Yokluğunda bilinmezlerin ötesindeyim.
Yoksan yok olur mavilerim.
Sensiz çocuk düşlerimi saltığa çıkardım bil!
Varla yok arasında,
Mavi’siz şehirlerdeyim.
Yoksan ölüm çok yakınımdadır.
Şimdilerde hayatın çok uzağında Mavi’sizim.
Yokluğunda Mavi düşlerim İlk fırtınayla yollara düşecektir.
Bil ki bu şehir Mavi’ye tuzaklar kurmuştur.
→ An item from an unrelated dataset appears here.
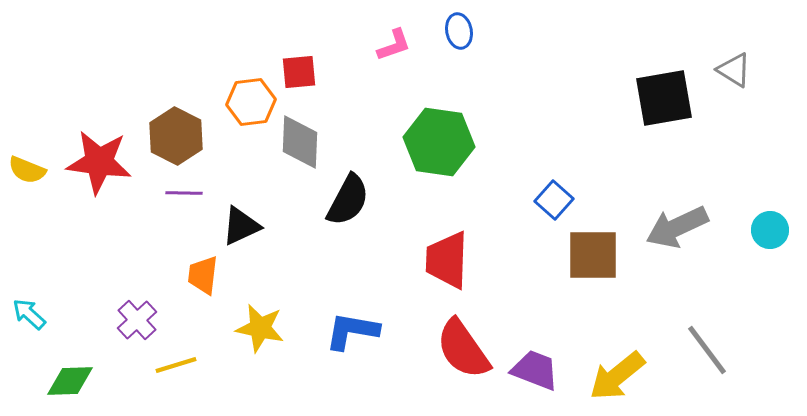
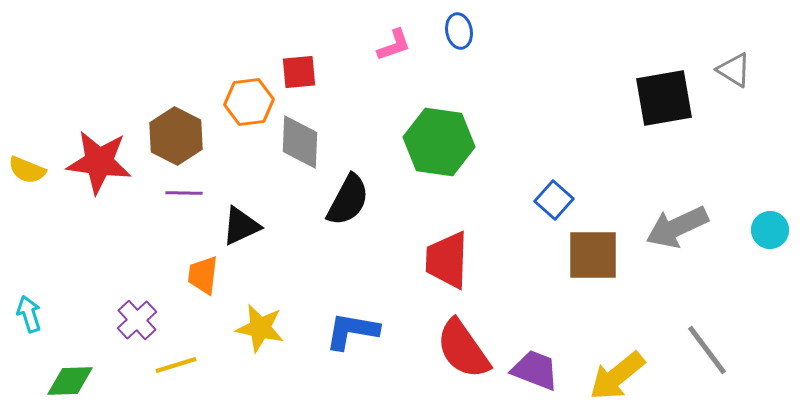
orange hexagon: moved 2 px left
cyan arrow: rotated 30 degrees clockwise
Yoksan Mavi’siz yaşamıyorumdur.
Yoksan her şeyin ortasındayım Hiç’liğin.
…
BENDE VARIM 1. Kasım. Pazartesi. 2010
Yüreği sevgilere yelken açan,
Gözü tok gönlü deniz ey gönül dostları,
Kabul buyurursanız bende ben de varım.
Yüreğimin hüznü tedirginliği eski bir hikâye.
Beni de beni de duyun.
Şiirim, şarkım öykülerim…
Benim de ekmeğim tuzum olsun yoksul sofralarınızda.
Sevgi teknenize beni de beni de alın.
Ben de aşktan sevgiden yana düşler görürüm gözlerim kapalı.
Yokuş yukarı koşmuşluğum,
Toprağı tırnaklarımla kazıyıp sarp yollardan geçmişim var.
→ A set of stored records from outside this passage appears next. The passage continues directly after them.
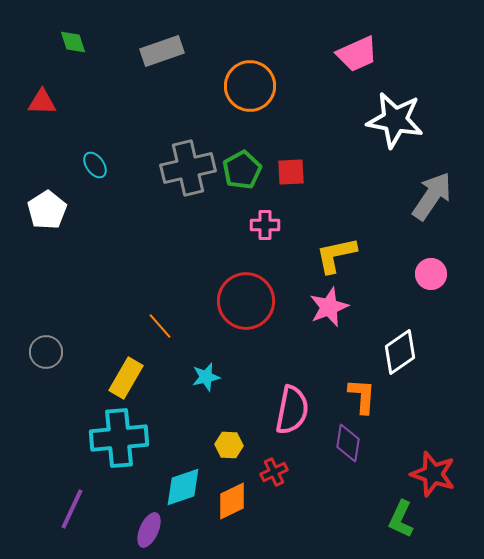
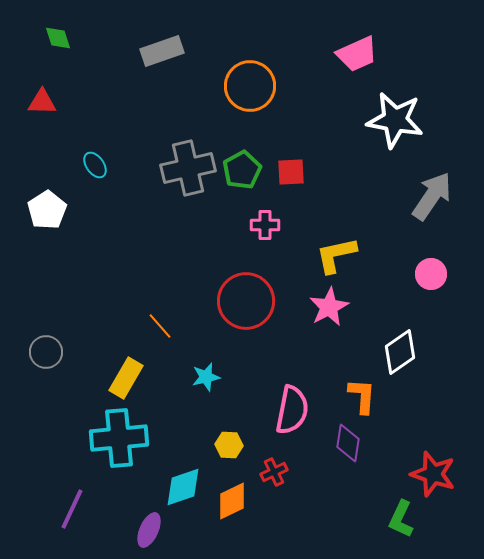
green diamond: moved 15 px left, 4 px up
pink star: rotated 6 degrees counterclockwise
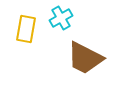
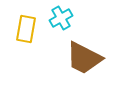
brown trapezoid: moved 1 px left
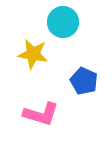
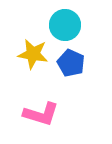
cyan circle: moved 2 px right, 3 px down
blue pentagon: moved 13 px left, 18 px up
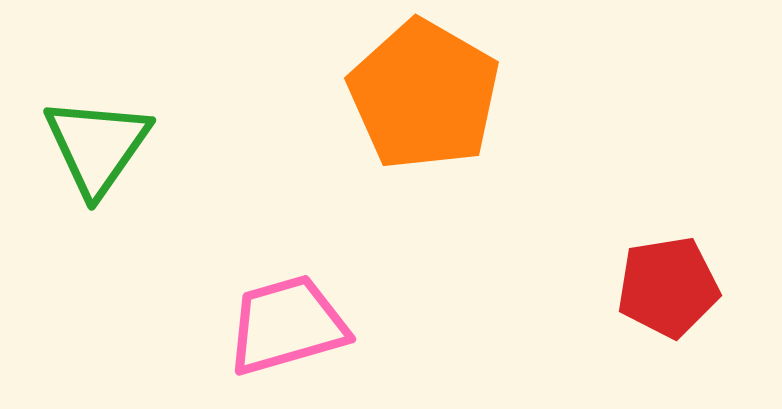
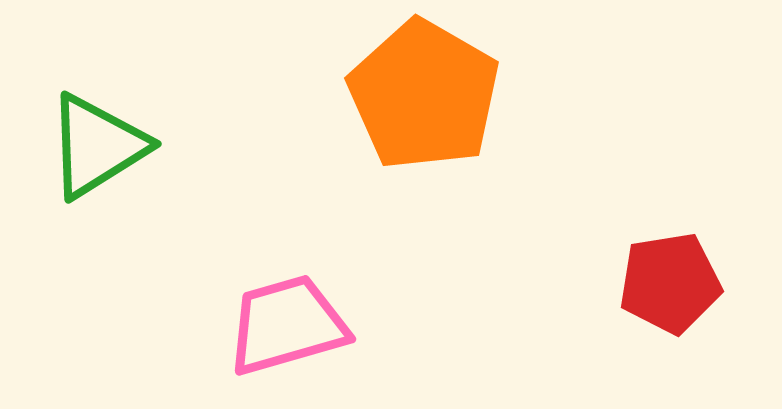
green triangle: rotated 23 degrees clockwise
red pentagon: moved 2 px right, 4 px up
Ben de narçiçeklerine dönmüşüm yüzümü!
Şiirim şarkım öykülerim…
Buralarda kör çıkmazların kuytularında yalnızım.
Çok yer tutmam su damlası kadarım.
Bir şebnem tasni gibi istemezseniz görünmem.
Yelkeninizde bir tutam mavi,
Yüreklerinize bir nefes rüzgâr olmak isterim.
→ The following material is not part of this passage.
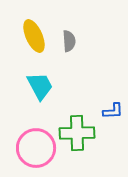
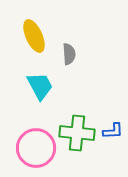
gray semicircle: moved 13 px down
blue L-shape: moved 20 px down
green cross: rotated 8 degrees clockwise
Yüzünüzde tebessüm gönlünüzde bir damla sevgi olsam yeter.
Karanlığa tutsak uzak köylerin kuytularında,
Çocukların uçurtmalarına takılı kaldı umutlarım.
Sevgi teknenizde bana da bana da yer verin.
Şiirim şarkım öykülerim…
…
ANNEM
Nefretin dili yok annem!
Doğudan batıya kadar aynı…
Irkı, dini, dili yok şiddetin.
Nefret ne batılı ne de doğuludur bil.
Doğudan batıya kadar aynı acıyı yaşar kadın.
Nefret, bazen kıskançlık ateşidir yakar kavurur.
Sevgisizlik kocaman bir kördüğümdür anne!
Oysa aşk yüreklerde demirden ağır oltadır.
Her oltanın ucunda takılıdır bir kadın yüreği.
O kadın ki bazı bir kocanın namlusu ucundaki kanlı gömleği giyinir,
Bazen de kapalı kapılar ardında şiddetin pençesindedir.
Kadınlar bacı, kardeş anadır sevginin deminde.
Bir demet çiçektir sevgiyi içselleştirildiğinde.
Nefret, batılı kadının bağrında bıçak yarasıdır.
Doğulu kızın toprağa diri diri gömüldüğü cinnet anıdır anne‼!
…..
YAĞMUR YEŞİLİ
Senin gözlerin yağmur yeşili çocuk
Ellerin bulut…
Ben bozkırlar ortasında incisini arayan bir düşgezgini…
Senin saçların güneç sarısı çocuk…
Gözlerin yağmur yeşili..
Gülüşlerin gür başaklar kadar masum…
Benim yüreğim Akdeniz vurgunu
Ellerim mühürlü…
Sen sereserpe büyürken ovalarda,
Özgürlük kadar güzelsin.
Ben iki şık arasında duruyorum
Ya sen geçmelisin düşlerimden,
Ya ben Akdeniz’den geçmeliyim..
…
Ey yolcu!!!
Yağmur çiselerken Toroslar’dan nehirlere doğru,
Birden bir yol ayrımında dur!
Dur ve dinle dağların çağıran şiirsi seslenişini.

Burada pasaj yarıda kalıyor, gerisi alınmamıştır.